WAF_Azure

Our guest contributor for today’s blog is Pankaj Srivastava, Senior Director of Azure Business Strategy. 

Cloud services have opened the door to a new era of customer success, empowering them to build with the unprecedented scale and flexibility that cloud offers. We regularly hear stories from partners about how their customers are using Microsoft Azure to optimize and innovate in ways not previously possible. As these cloud services become a larger share of organizations’ IT strategies, it is our responsibility to come alongside and help them establish standards of excellence so they can realize benefits in a smart and secure way.  

To do this more effectively, Microsoft has completed a comprehensive refresh of the Azure Well-Architected Framework (WAF) for designing and running optimized workloads on Azure. As announced at Microsoft Ignite 2023, it is now available to partners and customers.  

Drawing on learnings from over 10,000 engagements, the updated framework contains guidance for making architectural trade-offs in cloud workloads as well as much more precise instruction on how users can implement this guidance within the context of their organization. To leverage this guidance more effectively within your engagements, you can apply the Well-Architected Review, which has also gone through a massive update reflecting the WAF refresh. 

Azure Patterns and Practices  

As part of our commitment to helping customers be successful, Microsoft curates guidance that teaches customers and partners every step of the cloud adoption journey, including how to establish standards for their practice. For Azure, this collection of adoption and architecture guidance is referred to as Azure Patterns and Practices. 

The Patterns and Practices guidance has three main elements that each focus on a different part of the overall adoption of Azure and speak to specific audiences.
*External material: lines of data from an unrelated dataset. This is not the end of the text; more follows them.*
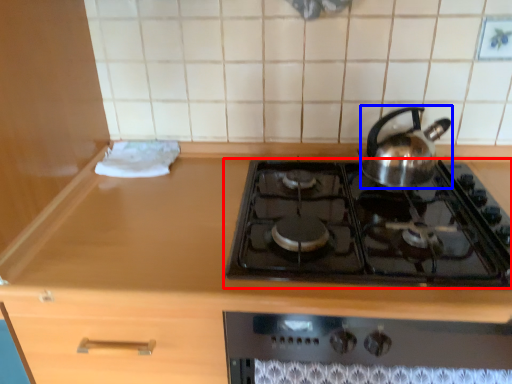 Question: Which object is further to the camera taking this photo, gas stove (highlighted by a red box) or kettle (highlighted by a blue box)?

Choices:
 (A) gas stove
 (B) kettle

Answer: (B) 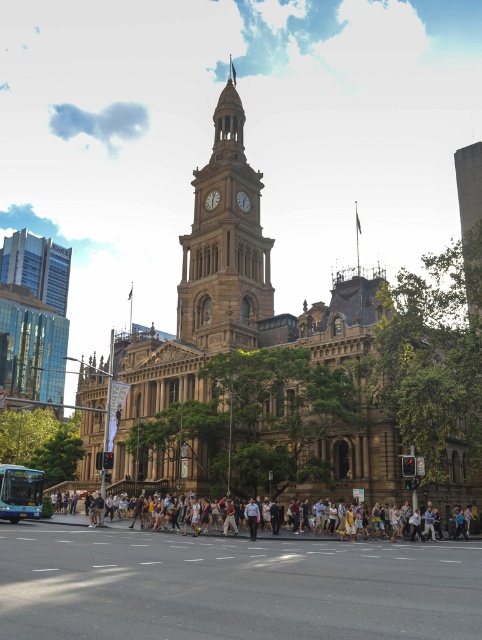 Question: Can you confirm if brown stone clock tower at center is positioned to the right of white glossy clock at center?

Choices:
 (A) no
 (B) yes

Answer: (B)

Question: Does brown stone clock tower at center appear on the right side of gold metallic clock at center?

Choices:
 (A) no
 (B) yes

Answer: (A)

Question: Which of these objects is positioned closest to the white casual clothing at center?

Choices:
 (A) brown stone clock tower at center
 (B) gold metallic clock at center

Answer: (A)

Question: Which of these objects is positioned farthest from the white glossy clock at center?

Choices:
 (A) gold metallic clock at center
 (B) white casual clothing at center

Answer: (B)

Question: Estimate the real-world distances between objects in this image. Which object is farther from the gold metallic clock at center?

Choices:
 (A) white glossy clock at center
 (B) white casual clothing at center
 (C) brown stone clock tower at center

Answer: (B)

Question: Is white casual clothing at center above white glossy clock at center?

Choices:
 (A) yes
 (B) no

Answer: (B)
There is organization-wide adoption guidance in the Cloud Adoption Framework and architecture references in the Azure Architecture Center, but today we are looking specifically at the workload-focused design guidance in the Well-Architected Framework

What is the Well-Architected Framework? 

This framework is designed to inform the collection of application resources, data, and supporting infrastructure that function together towards a customers’ defined business goal. Within this resource, you’ll find a set of principles, considerations, and trade-offs across the core elements of workload architecture — everything that builds toward a culture of excellence among workload teams.  
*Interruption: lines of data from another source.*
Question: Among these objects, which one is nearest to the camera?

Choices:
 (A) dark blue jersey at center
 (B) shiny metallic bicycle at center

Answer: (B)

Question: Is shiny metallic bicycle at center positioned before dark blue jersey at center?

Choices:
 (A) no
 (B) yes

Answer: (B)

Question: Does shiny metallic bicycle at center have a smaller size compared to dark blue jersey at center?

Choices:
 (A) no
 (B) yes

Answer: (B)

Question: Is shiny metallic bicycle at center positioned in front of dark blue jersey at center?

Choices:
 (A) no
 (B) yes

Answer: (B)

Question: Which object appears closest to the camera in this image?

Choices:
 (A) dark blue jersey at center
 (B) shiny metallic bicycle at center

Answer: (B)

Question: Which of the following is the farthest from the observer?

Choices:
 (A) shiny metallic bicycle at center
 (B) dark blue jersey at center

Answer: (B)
Information covers five pillars that should each be carefully considered and balanced: 

  • Reliability 
  • Security 
  • Cost Optimization 
  • Operational Excellence 
  • Performance Efficiency

New updates and resources 

The refreshed and expanded Well-Architected Framework brings together the latest guidance to help workload teams design, build, and optimize great workloads in the cloud. It is intended to shape discussions and decisions within workload teams and help create standards that should be applied continuously to all workloads. 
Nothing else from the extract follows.